I was asked how much I charge to speak yesterday? OMG! Someone actually thinks I'm worth paying! That in itself is worth all the anxiety and preparation. I need to stop putting off practicing and assume someone will want me to do it again tomorrow.
Anyway, I'm still working on the business end of speaking. I'm still learning from Darren and Steve.
I looked at the criteria for the next few steps to DTM (Distinguished Toastmaster), and I'm surprised to see that I'm about 3 speeches away from ACS (Advanced Communicator Silver) and 7 meeting-related projects away from CL (Competent Leader). Once I apply for CL, I can apply for ALB (Advanced Leader Bronze) because I already did the projects required for that. The next steps past ALB and ACS will be more involved, but I already have those balls ready to roll. I talked to our Division Governor about what I need to do to be Area Governor, and I have the manuals for the High-Performance Leader project.
It just dawned on me that I have a group of 3 ladies that I meet with weekly that I could maybe use as my master-mind group for a Emmaus-related project. I could also approach our rector about something at my church. We just had 2 scouts do Eagle scout projects either at our church or requesting help from parishoners. Maybe I can help set up a volunteer board so people who want to do something can make one call to find out what is available or so those in charge of different volunteer groups can have a resource to draw from. Anyway, it's an idea. I was wanting to do something that would profit me personally, but I'm beginning to think outside myself now. Is this a sign of growth?

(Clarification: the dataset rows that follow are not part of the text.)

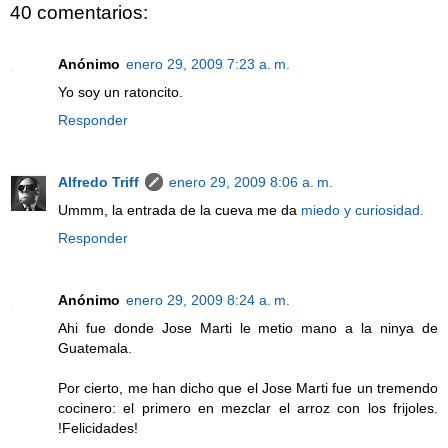
40 comentarios:
Anónimo
enero 29, 2009 7:23 a. m.
Yo soy un ratoncito.
Responder
Alfredo Triff
enero 29, 2009 8:06 a. m.
Ummm, la entrada de la cueva me da
miedo y curiosidad.
Responder
Anónimo
enero 29, 2009 8:24 a. m.
Ahi fue donde Jose Marti le metio mano a la ninya de
Guatemala.
Por cierto, me han dicho que el Jose Marti fue un tremendo
cocinero: el primero en mezclar el arroz con los frijoles.
!Felicidades!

The author I worked with a few weeks ago is back. He wants me to help him publish the book to Amazon as a print-on-demand book, he has a family Haggadah book he'd like to publish to Kindle and Amazon as well. I feel I need to adjust the margins to his Kilimanjaro book, so I'll look at that today, because we'll publish it to Amazon tomorrow morning.

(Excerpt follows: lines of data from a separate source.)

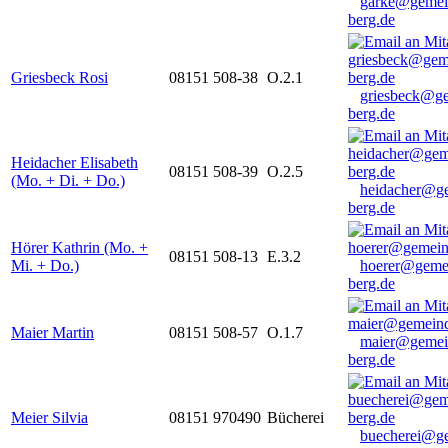
garke@gemei
berg.de
Griesbeck Rosi
08151 508-38
O.2.1
griesbeck@g
berg.de
Heidacher Elisabeth
08151 508-39
O.2.5
(Mo. + Di. + Do.)
heidacher@g
berg.de
Hörer Kathrin (Mo. +
08151 508-13
E.3.2
Mi. + Do.)
hoerer@geme
berg.de
Maier Martin
08151 508-57
O.1.7
maier@gemei
berg.de
Meier Silvia
08151 970490
Bücherei
buecherei@g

In addition to my speeches, I should write a "paper" that I can publish to Kindle about communication skills. I could charge for that to help defray travel expenses until I can actually start charging for speaking in the corporate world.

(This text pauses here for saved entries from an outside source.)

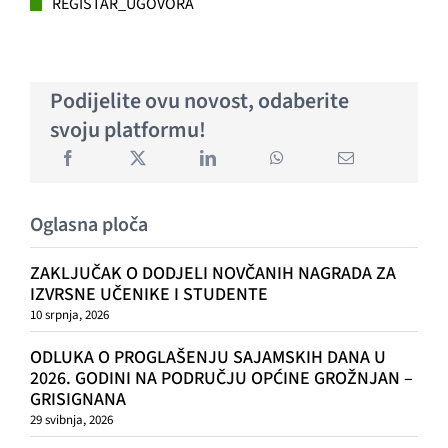
GRAĐANI
REGISTAR_UGOVORA
POVIJEST
Podijelite ovu novost, odaberite
svoju platformu!
MJESTA
KONTAKT
Oglasna ploča
ZAKLJUČAK O DODJELI NOVČANIH NAGRADA ZA
IZVRSNE UČENIKE I STUDENTE
10 srpnja, 2026
ODLUKA O PROGLAŠENJU SAJAMSKIH DANA U
2026. GODINI NA PODRUČJU OPĆINE GROŽNJAN –
GRISIGNANA
29 svibnja, 2026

As a matter of fact, Steve Siebold talked about that in his lesson yesterday. Do I want to be a corporate speaker or a public speaker. Public speakers don't get as much money, they have a larger audience, and they can can start there easier. Whereas the corporate speakers can make much more money, and they have smaller, more discriminating audiences. Steve says to do both. Darren LaCroix does't charge for Toastmasters-related gigs, but he does charge for other speaking engagements. Life is full of possibilities!